Comparison of proposed models with other only denoised series models: removing the noise through WA- and EMD-based threshold filters before statistical analysis improved the prediction accuracy of complex hydrological time series. It can be observed from Table 3 that the MAE, MRE, and MSE values of four cases perform well for 2-S model as compared to 1-S model in both WA and EMD based denoised inputs. However, like overall performance of WA-CEEMDAN-MM, WA-based denoised models perform well compared to EMD-based denoised. Moreover, with denoised series, the several statistical (simple) and machine learning (complex) methods are adopted to further explore the performances between simple and complex methods to predict inflows. This can be seen from Table 3, where WA-RBFN and EMD-RBFN perform the worst compared to WA-ARIMA, WA-RGMDH, EMD-ARIMA, and EMD-RGMDH. This means that with denoising the hydrological series one can move towards simple models as compared to complex models like radial basis function neural network. WA-RGMDH and EMD-RGMDH attain the highest accuracy among all 2-S models.

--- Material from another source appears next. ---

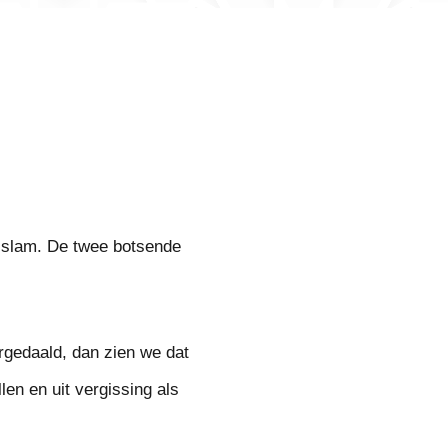
n islam. De twee botsende
rgedaald, dan zien we dat
en en uit vergissing als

Comparison of proposed models with other denoised and decomposed models: in addition to denoising, the decomposition of hydrological time series strategy effectively enhances the prediction accuracy by reducing the complexity of hydrological data in multiple dimensions. It is shown from Table 3 that the 3-S (existing) performs better as on average for all four rivers MAE, MRE, and MSE values are 13.76%, -6.55%, and 54.79%, respectively, lower than 1-S model and 63.40, 64.76%, and 96.78% lower than 2-S model (EMD-RBFNN). Further research work can be done to explore the ways to reduce the mathematical complexity of separate denoising and decomposition like only single filter which not only denoises but also decomposes the hydrological time series data with the same filter to effectively predict or simulate the data.

5. Conclusion

The accurate prediction of hydrological time series data is essential for water supply and water resources purposes. Considering the instability and complexity of hydrological time series, some data preprocessing methods are adopted with the aim to enhance the prediction of such stochastic data by decomposing the complexity of hydrological time series data in an effective way. This research proposed two new methods with three stages as “denoised,” decomposition, and prediction and summation, named as WA-CEEMDAN-MM and EMD-CEEMDAN-MM, for efficiently predicting the hydrological time series. For the verification of proposed methods, four cases of rivers inflow data from Indus Basin System are utilized. The overall results show that the proposed hybrid prediction model improves the prediction performance significantly and outperforms some other popular prediction methods. Our two proposed, three-stage hybrid models show improvement in prediction accuracy with minimum MRE, MAE, and MSE for all four rivers as compared to other existing one-stage [8] and two-stage [15, 17] and three-stage [2] models. In summary, the accuracy of prediction is improved by reducing the complexity of hydrological time series data by incorporating the denoising and decomposition. In addition, these new prediction models are also capable of solving other nonlinear prediction problems.

Data Availability

The data used to support the findings of this study are available from the corresponding author upon request.

Conflicts of Interest

The authors declare that there are no conflicts of interest regarding the publication of this article.

Acknowledgments

The authors extend their appreciation to the Deanship of Scientific Research at King Saud University for funding this work through research group no. RG-1437-027.